All entries need to be written out again exactly, without their pictures.

** Data section follows **

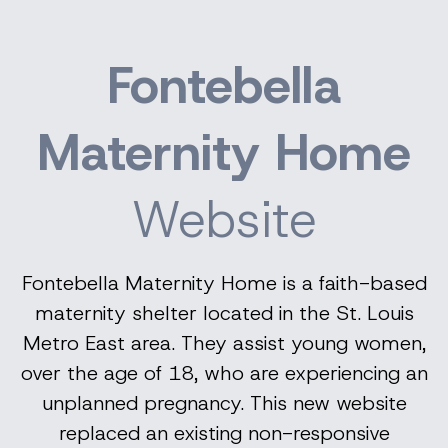
Fontebella
Maternity Home
Website
Fontebella Maternity Home is a faith-based
maternity shelter located in the St. Louis
Metro East area. They assist young women,
over the age of 18, who are experiencing an
unplanned pregnancy. This new website
replaced an existing non-responsive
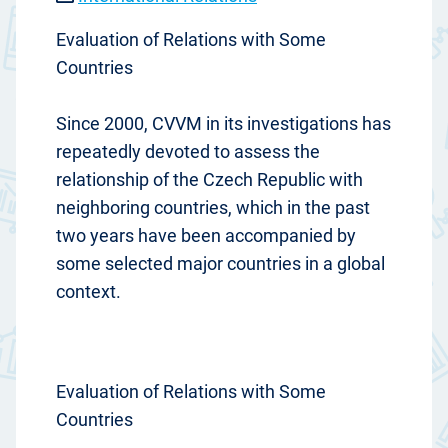
Evaluation of Relations with Some
Countries
Since 2000, CVVM in its investigations has
repeatedly devoted to assess the
relationship of the Czech Republic with
neighboring countries, which in the past
two years have been accompanied by
some selected major countries in a global
context.
Evaluation of Relations with Some
Countries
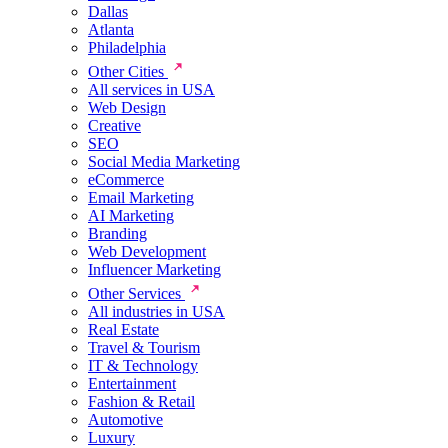
Dallas
Atlanta
Philadelphia
Other Cities
All services in USA
Web Design
Creative
SEO
Social Media Marketing
eCommerce
Email Marketing
AI Marketing
Branding
Web Development
Influencer Marketing
Other Services
All industries in USA
Real Estate
Travel & Tourism
IT & Technology
Entertainment
Fashion & Retail
Automotive
Luxury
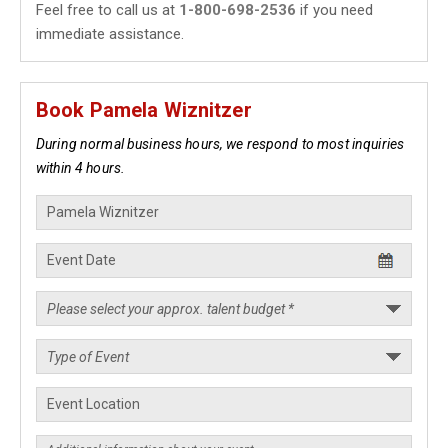
Feel free to call us at
1-800-698-2536
if you need
immediate assistance.
Book Pamela Wiznitzer
During normal business hours, we respond to most inquiries
within 4 hours.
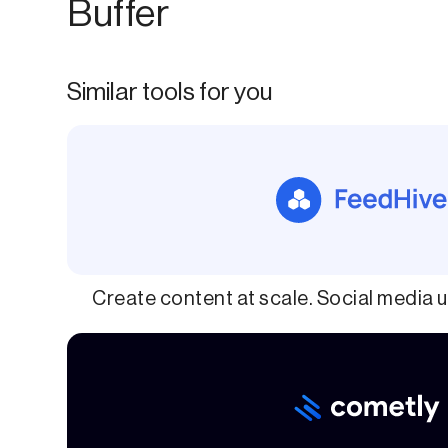
Buffer
Similar tools for you
Create content at scale. Social media u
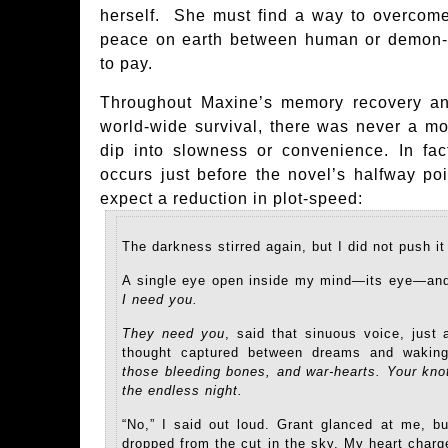
herself. She must find a way to overcome
peace on earth between human or demon-ki
to pay.
Throughout Maxine’s memory recovery and
world-wide survival, there was never a mo
dip into slowness or convenience. In fac
occurs just before the novel’s halfway po
expect a reduction in plot-speed:
The darkness stirred again, but I did not push i
A single eye open inside my mind—its eye—and
I need you.
They need you
, said that sinuous voice, just 
thought captured between dreams and wakin
those bleeding bones, and war-hearts. Your kno
the endless night.
“No,” I said out loud. Grant glanced at me, 
dropped from the cut in the sky. My heart charg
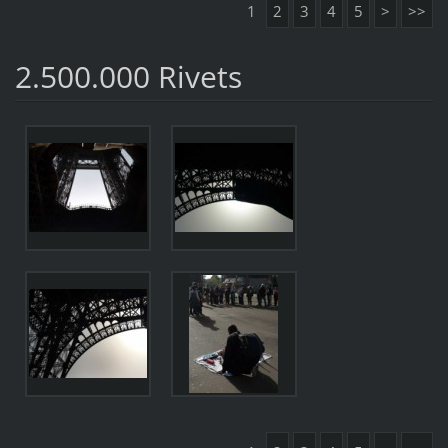
1
2
3
4
5
>
>>
2.500.000 Rivets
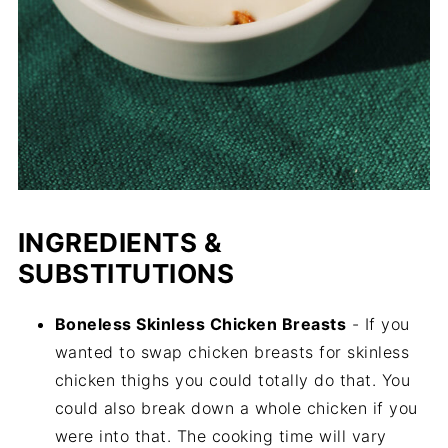
INGREDIENTS &
SUBSTITUTIONS
Boneless Skinless Chicken Breasts
- If you
wanted to swap chicken breasts for skinless
chicken thighs you could totally do that. You
could also break down a whole chicken if you
were into that. The cooking time will vary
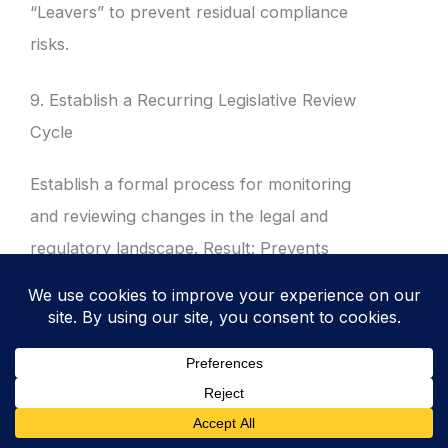
“Leavers” to prevent residual compliance
risks.
9. Establish a Recurring Legislative Review
Cycle
Establish a formal process for monitoring
and reviewing changes in the legal and
regulatory landscape. Result: Prevents
“compliance drift” by ensuring the ISMS
evolves in tandem with emerging global laws.
Schedule bi-annual reviews of the Legal
Register with key stakeholders.
Subscribe to regulatory update services or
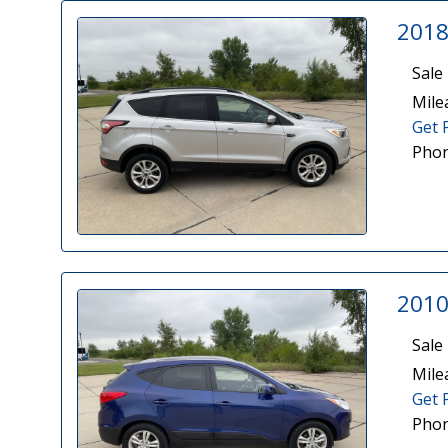
2018
Sale 
Mile
Get 
Phon
2010
Sale 
Mile
Get 
Phon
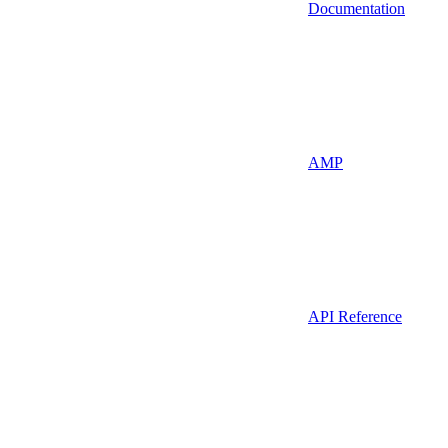
Documentation
AMP
API Reference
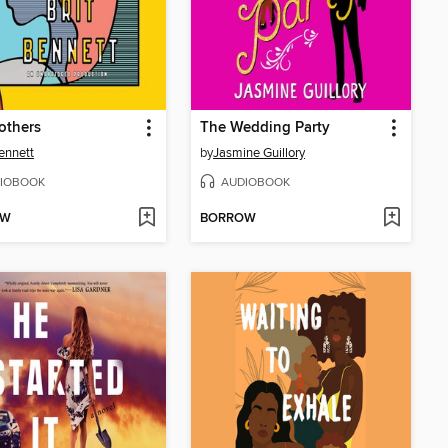
others
The Wedding Party
Bennett
by
Jasmine Guillory
IOBOOK
AUDIOBOOK
OW
BORROW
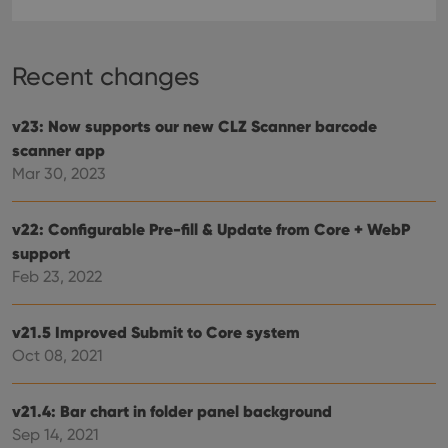
Recent changes
v23: Now supports our new CLZ Scanner barcode
scanner app
Mar 30, 2023
v22: Configurable Pre-fill & Update from Core + WebP
support
Feb 23, 2022
v21.5 Improved Submit to Core system
Oct 08, 2021
v21.4: Bar chart in folder panel background
Sep 14, 2021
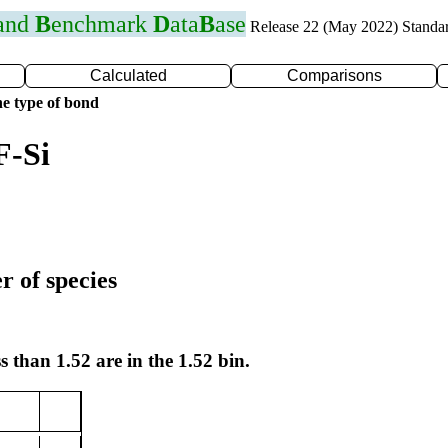
 and
B
enchmark
D
ata
B
ase
Release 22 (May 2022) Standa
Calculated
Comparisons
e type of bond
F-Si
r of species
s than 1.52 are in the 1.52 bin.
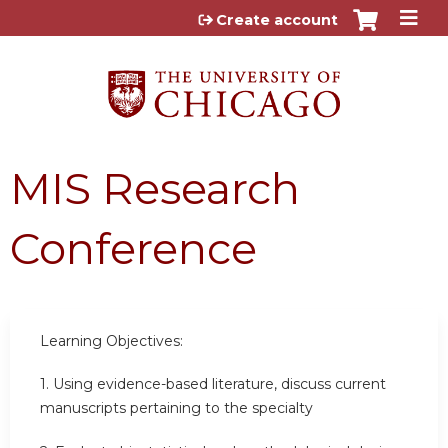
Jump to content
Create account
MIS Research
Conference
Learning Objectives:
1. Using evidence-based literature, discuss current
manuscripts pertaining to the specialty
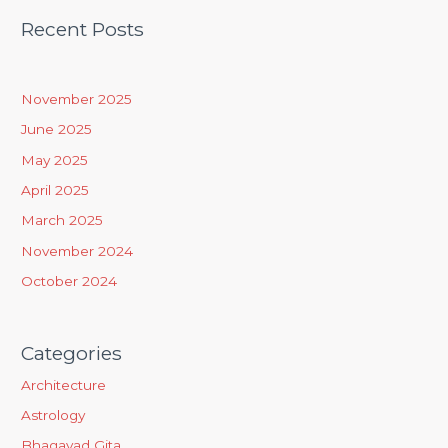
a
Recent Posts
r
c
h
November 2025
f
June 2025
o
May 2025
r
April 2025
:
March 2025
November 2024
October 2024
Categories
Architecture
Astrology
Bhagavad Gita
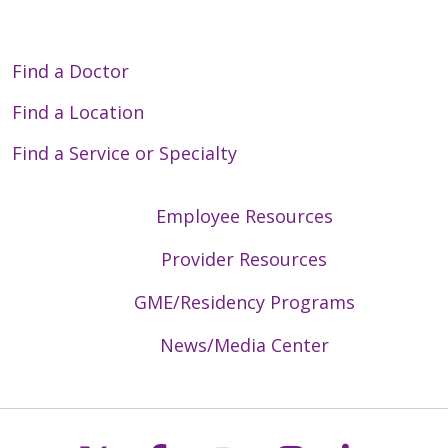
Find a Doctor
Find a Location
Find a Service or Specialty
Employee Resources
Provider Resources
GME/Residency Programs
News/Media Center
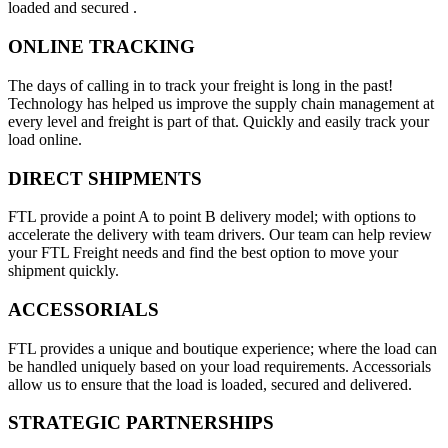
loaded and secured .
ONLINE TRACKING
The days of calling in to track your freight is long in the past!
Technology has helped us improve the supply chain management at
every level and freight is part of that. Quickly and easily track your
load online.
DIRECT SHIPMENTS
FTL provide a point A to point B delivery model; with options to
accelerate the delivery with team drivers. Our team can help review
your FTL Freight needs and find the best option to move your
shipment quickly.
ACCESSORIALS
FTL provides a unique and boutique experience; where the load can
be handled uniquely based on your load requirements. Accessorials
allow us to ensure that the load is loaded, secured and delivered.
STRATEGIC PARTNERSHIPS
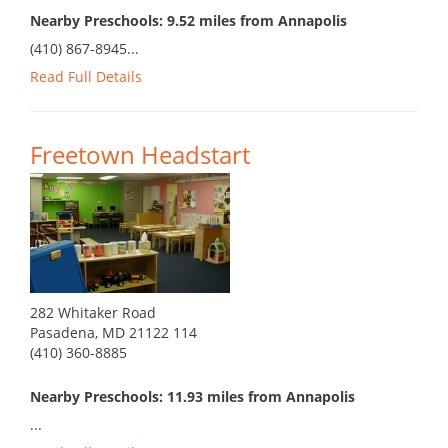
Nearby Preschools: 9.52 miles from Annapolis
(410) 867-8945...
Read Full Details
Freetown Headstart
282 Whitaker Road
Pasadena, MD 21122 114
(410) 360-8885
Nearby Preschools: 11.93 miles from Annapolis
...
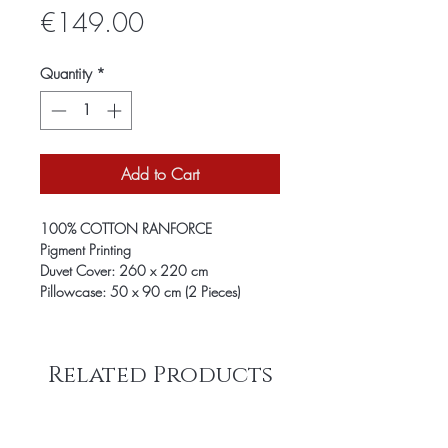
Price
€149.00
Quantity
*
Add to Cart
100% COTTON RANFORCE
Pigment Printing
Duvet Cover: 260 x 220 cm
Pillowcase: 50 x 90 cm (2 Pieces)
Related Products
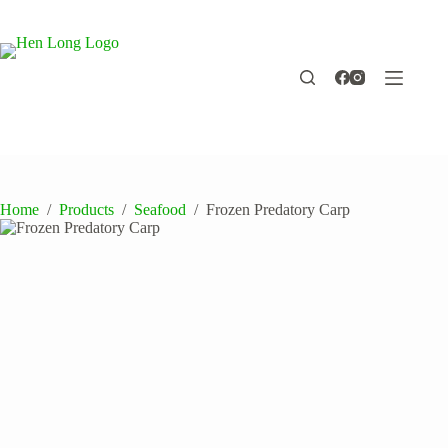
Skip
to
content
Home
/
Products
/
Seafood
/
Frozen Predatory Carp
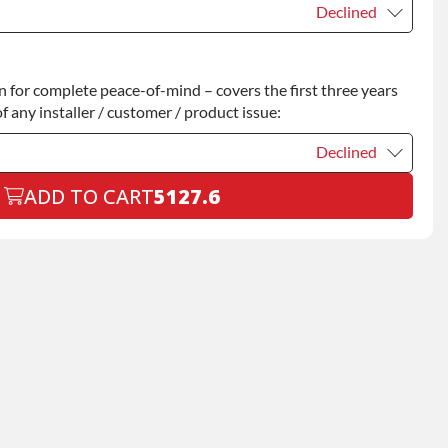
Declined
Declined
for complete peace-of-mind – covers the first three years
+$200.00
f any installer / customer / product issue:
Declined
ADD TO CART
5127.6
Declined
+$199.00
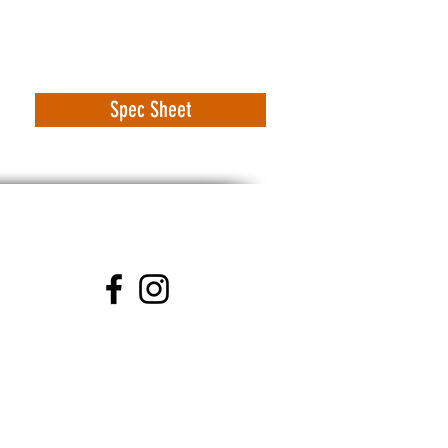
Spec Sheet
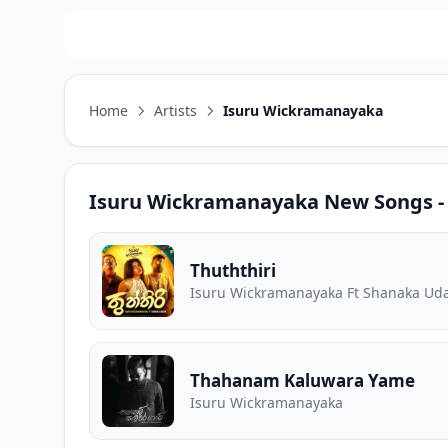
Home
Artists
Isuru Wickramanayaka
Isuru Wickramanayaka
New Songs - 
Thuththiri
Isuru Wickramanayaka Ft Shanaka Ud
Thahanam Kaluwara Yame
Isuru Wickramanayaka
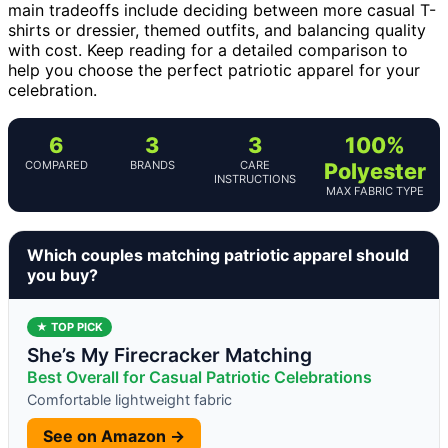
main tradeoffs include deciding between more casual T-
shirts or dressier, themed outfits, and balancing quality
with cost. Keep reading for a detailed comparison to
help you choose the perfect patriotic apparel for your
celebration.
6
3
3
100%
COMPARED
BRANDS
CARE
Polyester
INSTRUCTIONS
MAX FABRIC TYPE
Which couples matching patriotic apparel should
you buy?
★ TOP PICK
She’s My Firecracker Matching
Best Overall for Casual Patriotic Celebrations
Comfortable lightweight fabric
See on Amazon →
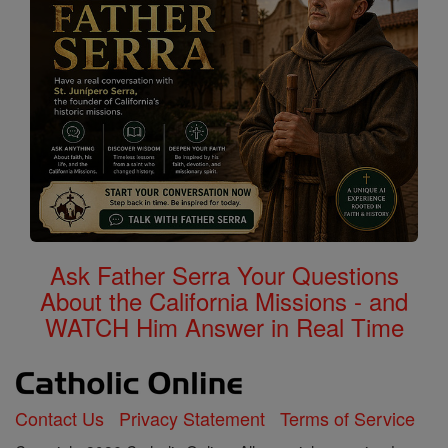
Ask Father Serra Your Questions
About the California Missions - and
WATCH Him Answer in Real Time
Contact Us
Privacy Statement
Terms of Service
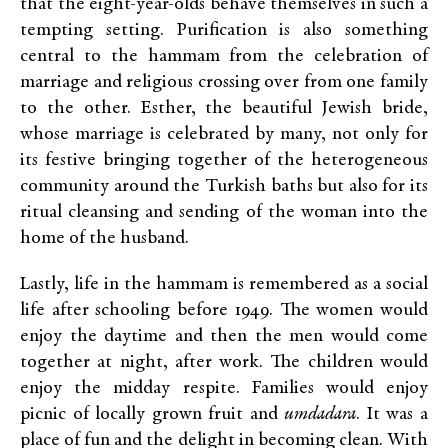
that the eight-year-olds behave themselves in such a
tempting setting. Purification is also something
central to the hammam from the celebration of
marriage and religious crossing over from one family
to the other. Esther, the beautiful Jewish bride,
whose marriage is celebrated by many, not only for
its festive bringing together of the heterogeneous
community around the Turkish baths but also for its
ritual cleansing and sending of the woman into the
home of the husband.
Lastly, life in the hammam is remembered as a social
life after schooling before 1949. The women would
enjoy the daytime and then the men would come
together at night, after work. The children would
enjoy the midday respite. Families would enjoy
picnic of locally grown fruit and
umdadara
. It was a
place of fun and the delight in becoming clean. With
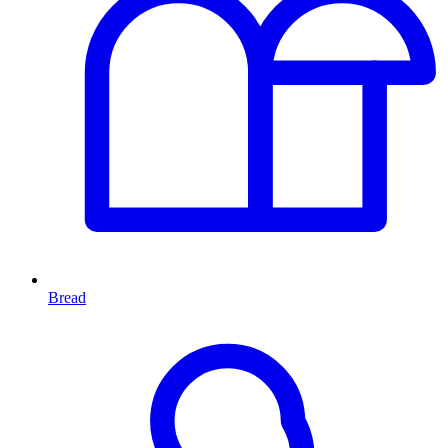
Bread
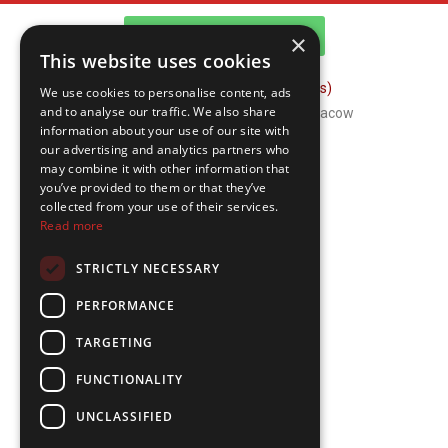
WhatsApp Channel
×
This website uses cookies
FAQ (Frequently Asked Questions)
We use cookies to personalise content, ads
and to analyse our traffic. We also share
Copyright © 2026 ComFort Tours Cracow
information about your use of our site with
our advertising and analytics partners who
may combine it with other information that
you’ve provided to them or that they’ve
collected from your use of their services.
Read more
STRICTLY NECESSARY
PERFORMANCE
TARGETING
FUNCTIONALITY
UNCLASSIFIED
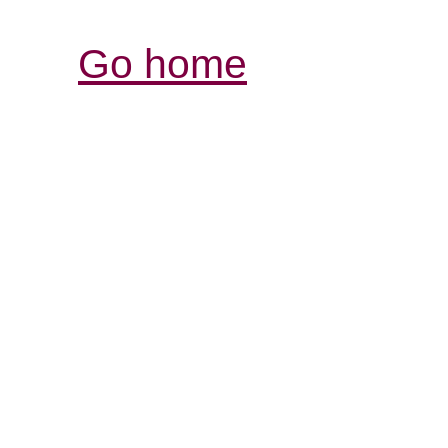
Go home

** End of Data section **

Answer to the exercise:
Fontebella
Maternity Home
Website
Fontebella Maternity Home is a faith-based
maternity shelter located in the St. Louis
Metro East area. They assist young women,
over the age of 18, who are experiencing an
unplanned pregnancy. This new website
replaced an existing non-responsive
Evaluation of Relations with Some
Countries
Since 2000, CVVM in its investigations has
repeatedly devoted to assess the
relationship of the Czech Republic with
neighboring countries, which in the past
two years have been accompanied by
some selected major countries in a global
context.
Evaluation of Relations with Some
Countries
Dallas
Atlanta
Philadelphia
Other Cities
All services in USA
Web Design
Creative
SEO
Social Media Marketing
eCommerce
Email Marketing
AI Marketing
Branding
Web Development
Influencer Marketing
Other Services
All industries in USA
Real Estate
Travel & Tourism
IT & Technology
Entertainment
Fashion & Retail
Automotive
Luxury
Feel free to call us at
1-800-698-2536
if you need
immediate assistance.
Book Pamela Wiznitzer
During normal business hours, we respond to most inquiries
within 4 hours.
Buffer
Similar tools for you
Create content at scale. Social media u
herself. She must find a way to overcome
peace on earth between human or demon-ki
to pay.
Throughout Maxine’s memory recovery and
world-wide survival, there was never a mo
dip into slowness or convenience. In fac
occurs just before the novel’s halfway po
expect a reduction in plot-speed:
The darkness stirred again, but I did not push i
A single eye open inside my mind—its eye—and
I need you.
They need you
, said that sinuous voice, just 
thought captured between dreams and wakin
those bleeding bones, and war-hearts. Your kno
the endless night.
“No,” I said out loud. Grant glanced at me, 
dropped from the cut in the sky. My heart charg
1
2
3
4
5
>
>>
2.500.000 Rivets
INGREDIENTS &
SUBSTITUTIONS
Boneless Skinless Chicken Breasts
- If you
wanted to swap chicken breasts for skinless
chicken thighs you could totally do that. You
could also break down a whole chicken if you
were into that. The cooking time will vary
“Leavers” to prevent residual compliance
risks.
9. Establish a Recurring Legislative Review
Cycle
Establish a formal process for monitoring
and reviewing changes in the legal and
regulatory landscape. Result: Prevents
“compliance drift” by ensuring the ISMS
evolves in tandem with emerging global laws.
Schedule bi-annual reviews of the Legal
Register with key stakeholders.
Subscribe to regulatory update services or
2018
Sale 
Mile
Get 
Phon
2010
Sale 
Mile
Get 
Phon
Documentation
AMP
API Reference
others
The Wedding Party
Bennett
by
Jasmine Guillory
IOBOOK
AUDIOBOOK
OW
BORROW
Recent changes
v23: Now supports our new CLZ Scanner barcode
scanner app
Mar 30, 2023
v22: Configurable Pre-fill & Update from Core + WebP
support
Feb 23, 2022
v21.5 Improved Submit to Core system
Oct 08, 2021
v21.4: Bar chart in folder panel background
Sep 14, 2021
 and
B
enchmark
D
ata
B
ase
Release 22 (May 2022) Standa
Calculated
Comparisons
e type of bond
F-Si
r of species
s than 1.52 are in the 1.52 bin.
Jump to content
Create account
MIS Research
Conference
Learning Objectives:
1. Using evidence-based literature, discuss current
manuscripts pertaining to the specialty
a
Recent Posts
r
c
h
November 2025
f
June 2025
o
May 2025
r
April 2025
:
March 2025
November 2024
October 2024
Categories
Architecture
Astrology
Bhagavad Gita
Find a Doctor
Find a Location
Find a Service or Specialty
Employee Resources
Provider Resources
GME/Residency Programs
News/Media Center
loaded and secured .
ONLINE TRACKING
The days of calling in to track your freight is long in the past!
Technology has helped us improve the supply chain management at
every level and freight is part of that. Quickly and easily track your
load online.
DIRECT SHIPMENTS
FTL provide a point A to point B delivery model; with options to
accelerate the delivery with team drivers. Our team can help review
your FTL Freight needs and find the best option to move your
shipment quickly.
ACCESSORIALS
FTL provides a unique and boutique experience; where the load can
be handled uniquely based on your load requirements. Accessorials
allow us to ensure that the load is loaded, secured and delivered.
STRATEGIC PARTNERSHIPS
Nearby Preschools: 9.52 miles from Annapolis
(410) 867-8945...
Read Full Details
Freetown Headstart
282 Whitaker Road
Pasadena, MD 21122 114
(410) 360-8885
Nearby Preschools: 11.93 miles from Annapolis
...
Price
€149.00
Quantity
*
Add to Cart
100% COTTON RANFORCE
Pigment Printing
Duvet Cover: 260 x 220 cm
Pillowcase: 50 x 90 cm (2 Pieces)
Related Products
Skip
to
content
Home
/
Products
/
Seafood
/
Frozen Predatory Carp
Declined
Declined
for complete peace-of-mind – covers the first three years
+$200.00
f any installer / customer / product issue:
Declined
ADD TO CART
5127.6
Declined
+$199.00
Spec Sheet
Home
Artists
Isuru Wickramanayaka
Isuru Wickramanayaka
New Songs - 
Thuththiri
Isuru Wickramanayaka Ft Shanaka Ud
Thahanam Kaluwara Yame
Isuru Wickramanayaka
main tradeoffs include deciding between more casual T-
shirts or dressier, themed outfits, and balancing quality
with cost. Keep reading for a detailed comparison to
help you choose the perfect patriotic apparel for your
celebration.
6
3
3
100%
COMPARED
BRANDS
CARE
Polyester
INSTRUCTIONS
MAX FABRIC TYPE
Which couples matching patriotic apparel should
you buy?
★ TOP PICK
She’s My Firecracker Matching
Best Overall for Casual Patriotic Celebrations
Comfortable lightweight fabric
See on Amazon →
Ask Father Serra Your Questions
About the California Missions - and
WATCH Him Answer in Real Time
Contact Us
Privacy Statement
Terms of Service
that the eight-year-olds behave themselves in such a
tempting setting. Purification is also something
central to the hammam from the celebration of
marriage and religious crossing over from one family
to the other. Esther, the beautiful Jewish bride,
whose marriage is celebrated by many, not only for
its festive bringing together of the heterogeneous
community around the Turkish baths but also for its
ritual cleansing and sending of the woman into the
home of the husband.
Lastly, life in the hammam is remembered as a social
life after schooling before 1949. The women would
enjoy the daytime and then the men would come
together at night, after work. The children would
enjoy the midday respite. Families would enjoy
picnic of locally grown fruit and
umdadara
. It was a
place of fun and the delight in becoming clean. With
Bread
WhatsApp Channel
×
This website uses cookies
FAQ (Frequently Asked Questions)
We use cookies to personalise content, ads
and to analyse our traffic. We also share
Copyright © 2026 ComFort Tours Cracow
information about your use of our site with
our advertising and analytics partners who
may combine it with other information that
you’ve provided to them or that they’ve
collected from your use of their services.
Read more
STRICTLY NECESSARY
PERFORMANCE
TARGETING
FUNCTIONALITY
UNCLASSIFIED
Go home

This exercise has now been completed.